Ćwiczę systematycznie, ale moja instruktorka ma ADHD i ostatnio coraz bardziej szaleje, po poniedziałkowym stepie i wczorajszej zumbie mam zakwasy, zapomniałam już jak to jest, a ona dała nam tak popalić. Nogi mam dość wyćwiczone a mimo to boli jak kucam. A zaraz step, to co będzie jutro?
W ostatnim wpisie pisałam i o cellulicie i o łydkach i o ramionach a i tak najwięcej komentarzy było o brzuchu, fakt jest on moją największą bolączką, ale nie tragedią. I niestety wiele kobiet ma z nim problem. W tej chwili cieszą mnie łydki i patrzę sobie na nie i przypominam sobie jakie były rok temu i się tym jaram. I myślę, że z brzuchem też tak będzie, mimo, że daleko mu będzie do ideału, ale jeszcze będę się nim jarać i wam o tym napiszę...

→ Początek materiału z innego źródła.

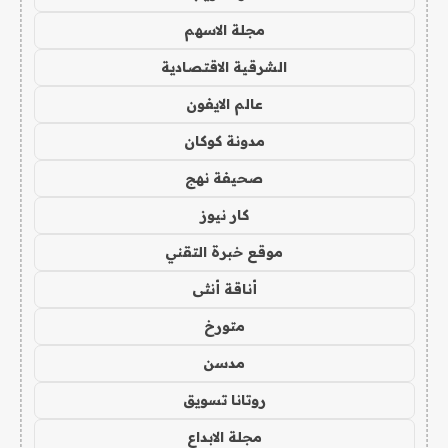
مجلة الاسهم
الشرقية الاقتصادية
عالم الايفون
مدونة كوكان
صحيفة نهج
كار نيوز
موقع خبرة التقني
أناقة أنثى
متورخ
مدسن
روتانا تسويق
مجلة الابداع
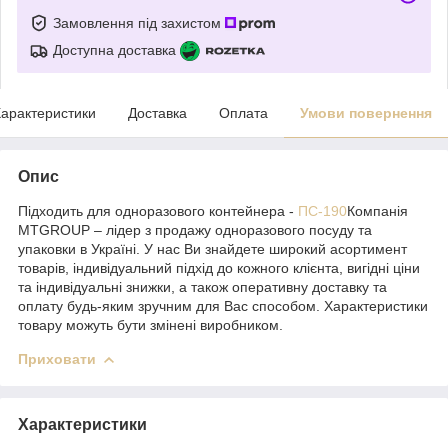
Замовлення під захистом
Доступна доставка
арактеристики
Доставка
Оплата
Умови повернення
Опис
Підходить для одноразового контейнера -
ПС-190
Компанія
MTGROUP – лідер з продажу одноразового посуду та
упаковки в Україні. У нас Ви знайдете широкий асортимент
товарів, індивідуальний підхід до кожного клієнта, вигідні ціни
та індивідуальні знижки, а також оперативну доставку та
оплату будь-яким зручним для Вас способом. Характеристики
товару можуть бути змінені виробником.
Приховати
Характеристики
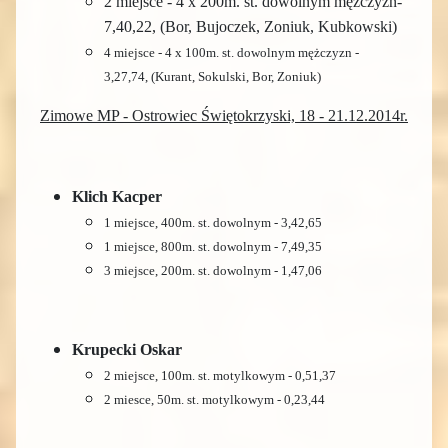
2 miejsce - 4 x 200m. st. dowolnym mężczyzn-
7,40,22, (Bor, Bujoczek, Zoniuk, Kubkowski)
4 miejsce - 4 x 100m. st. dowolnym
mężczyzn
-
3,27,74, (Kurant, Sokulski, Bor, Zoniuk)
Zimowe MP - Ostrowiec Świętokrzyski, 18 - 21.12.2014r.
Klich Kacper
1 miejsce, 400m. st. dowolnym - 3,42,65
1 miejsce, 800m. st. dowolnym - 7,49,35
3 miejsce, 200m. st. dowolnym - 1,47,06
Krupecki Oskar
2 miejsce, 100m. st. motylkowym - 0,51,37
2 miesce, 50m. st. motylkowym - 0,23,44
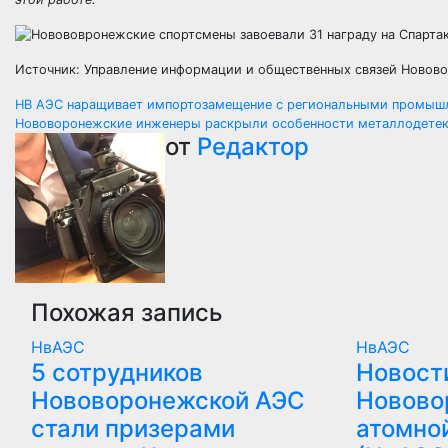
Источник: Управление информации и общественных связей Новов
Навигация
НВ АЭС наращивает импортозамещение с региональными промыш
Нововоронежские инженеры раскрыли особенности металлодете
по
от
Редактор
записям
Похожая запись
НвАЭС
НвАЭС
5 сотрудников
Новост
Нововоронежской АЭС
Новово
стали призерами
атомно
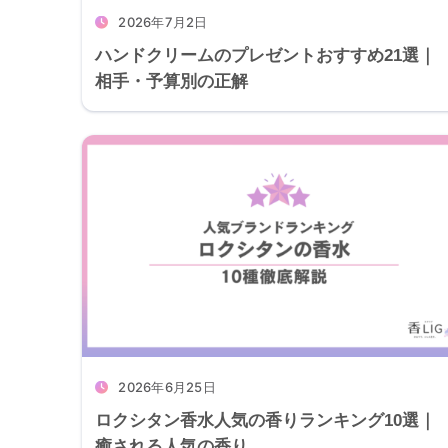
2026年7月2日
ハンドクリームのプレゼントおすすめ21選｜
相手・予算別の正解
2026年6月25日
ロクシタン香水人気の香りランキング10選｜
癒される人気の香り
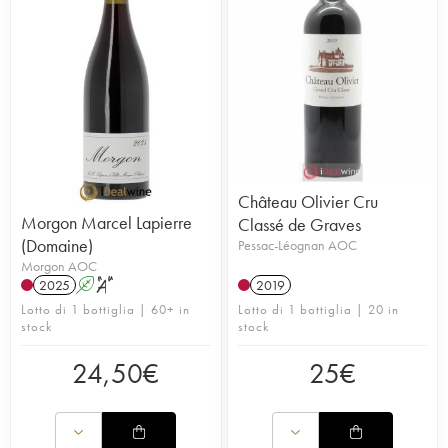
Château Olivier Cru
Morgon Marcel Lapierre
Classé de Graves
(Domaine)
Pessac-Léognan AOC
Morgon AOC
2025
A
S
2019
Lotto di 1 bottiglia | 60+ in
Lotto di 1 bottiglia | 20 in
stock
stock
24,50
€
25
€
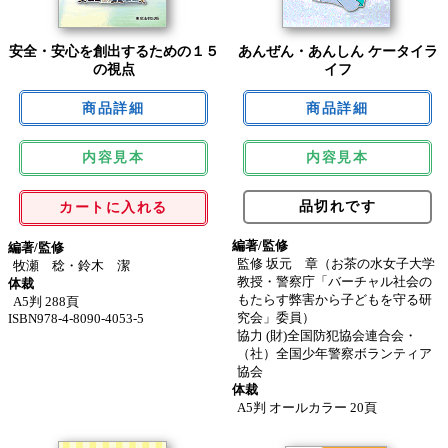
安全・安心を創出するための１５
あんぜん・あんしん ケータイラ
の視点
イフ
内容見本
内容見本
品切れです
カートに入れる
編著/監修
編著/監修
監修 坂元 章（お茶の水女子大学
牧瀬 稔・鈴木 潔
教授・警察庁「バーチャル社会の
体裁
もたらす弊害から子どもを守る研
A5判 288頁
究会」委員）
ISBN978-4-8090-4053-5
協力 (財)全国防犯協会連合会・
（社）全国少年警察ボランティア
協会
体裁
A5判 オールカラー 20頁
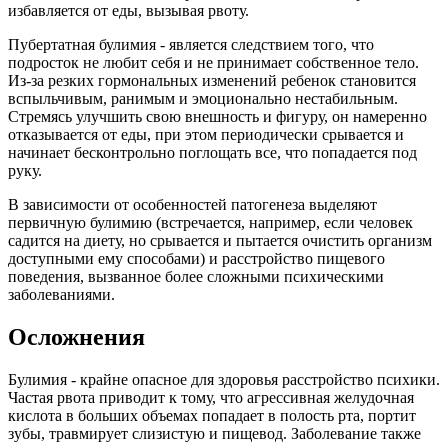
избавляется от еды, вызывая рвоту.
Пубертатная булимия - является следствием того, что
подросток не любит себя и не принимает собственное тело.
Из-за резких гормональных изменений ребенок становится
вспыльчивым, ранимым и эмоционально нестабильным.
Стремясь улучшить свою внешность и фигуру, он намеренно
отказывается от еды, при этом периодически срывается и
начинает бесконтрольно поглощать все, что попадается под
руку.
В зависимости от особенностей патогенеза выделяют
первичную булимию (встречается, например, если человек
садится на диету, но срывается и пытается очистить организм
доступными ему способами) и расстройство пищевого
поведения, вызванное более сложными психическими
заболеваниями.
Осложнения
Булимия - крайне опасное для здоровья расстройство психики.
Частая рвота приводит к тому, что агрессивная желудочная
кислота в больших объемах попадает в полость рта, портит
зубы, травмирует слизистую и пищевод. Заболевание также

Dziś troszkę zwariowany dzień, bo mąż ma wolne. Dietetycznie chaotycznie, ale nie najgorzej, ale i chwalić się nie ma za bardzo czym, więc milczę na ten temat. Jutro mężuś idzie do pracy, więc wszystko wraca prawie do normy, prawie, bo właśnie do domu jedzie na trzy dni młodsze dziecię. ale on pewnie większość tego czasu prześpi...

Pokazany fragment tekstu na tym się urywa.